== ENTRIES SUPPLIED
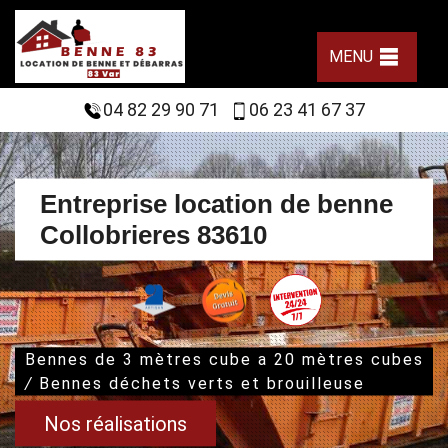
MENU
04 82 29 90 71
06 23 41 67 37
Entreprise location de benne
Collobrieres 83610
Bennes de 3 mètres cube a 20 mètres cubes
/
Bennes déchets verts et brouilleuse
Nos réalisations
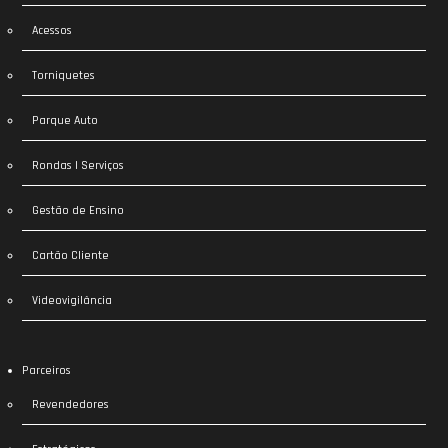
Acessos
Torniquetes
Parque Auto
Rondas | Serviços
Gestão de Ensino
Cartão Cliente
Videovigilância
Parceiros
Revendedores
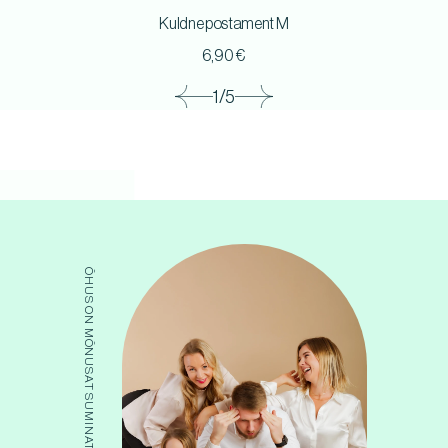
Kuldne postament M
6,90
€
1/5
ÕHUS ON MÕNUSAT SUMINAT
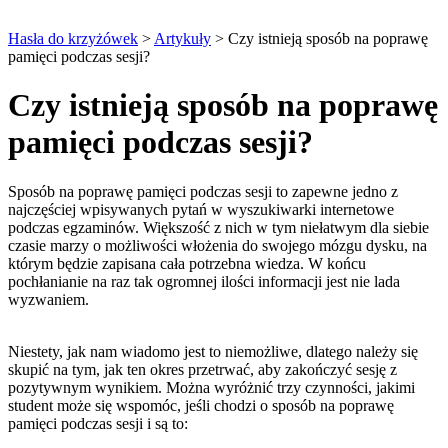
Hasła do krzyżówek
>
Artykuły
>
Czy istnieją sposób na poprawę
pamięci podczas sesji?
Czy istnieją sposób na poprawę
pamięci podczas sesji?
Sposób na poprawę pamięci podczas sesji to zapewne jedno z
najczęściej wpisywanych pytań w wyszukiwarki internetowe
podczas egzaminów. Większość z nich w tym niełatwym dla siebie
czasie marzy o możliwości włożenia do swojego mózgu dysku, na
którym będzie zapisana cała potrzebna wiedza. W końcu
pochłanianie na raz tak ogromnej ilości informacji jest nie lada
wyzwaniem.
Niestety, jak nam wiadomo jest to niemożliwe, dlatego należy się
skupić na tym, jak ten okres przetrwać, aby zakończyć
sesję z
pozytywnym wynikiem
. Można wyróżnić trzy czynności, jakimi
student może się wspomóc, jeśli chodzi o sposób na
poprawę
pamięci
podczas sesji i są to:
====
Repeat the records above word for word, apart from the pictures.

MENU
04 82 29 90 71
06 23 41 67 37
Entreprise location de benne
Collobrieres 83610
Bennes de 3 mètres cube a 20 mètres cubes
/
Bennes déchets verts et brouilleuse
Nos réalisations
Acessos
Torniquetes
Parque Auto
Rondas | Serviços
Gestão de Ensino
Cartão Cliente
Videovigilância
Parceiros
Revendedores
Kuldne postament M
6,90
€
1/5
ÕHUS ON MÕNUSAT SUMINAT
Hasła do krzyżówek
>
Artykuły
>
Czy istnieją sposób na poprawę
pamięci podczas sesji?
Czy istnieją sposób na poprawę
pamięci podczas sesji?
Sposób na poprawę pamięci podczas sesji to zapewne jedno z
najczęściej wpisywanych pytań w wyszukiwarki internetowe
podczas egzaminów. Większość z nich w tym niełatwym dla siebie
czasie marzy o możliwości włożenia do swojego mózgu dysku, na
którym będzie zapisana cała potrzebna wiedza. W końcu
pochłanianie na raz tak ogromnej ilości informacji jest nie lada
wyzwaniem.
Niestety, jak nam wiadomo jest to niemożliwe, dlatego należy się
skupić na tym, jak ten okres przetrwać, aby zakończyć
sesję z
pozytywnym wynikiem
. Można wyróżnić trzy czynności, jakimi
student może się wspomóc, jeśli chodzi o sposób na
poprawę
pamięci
podczas sesji i są to:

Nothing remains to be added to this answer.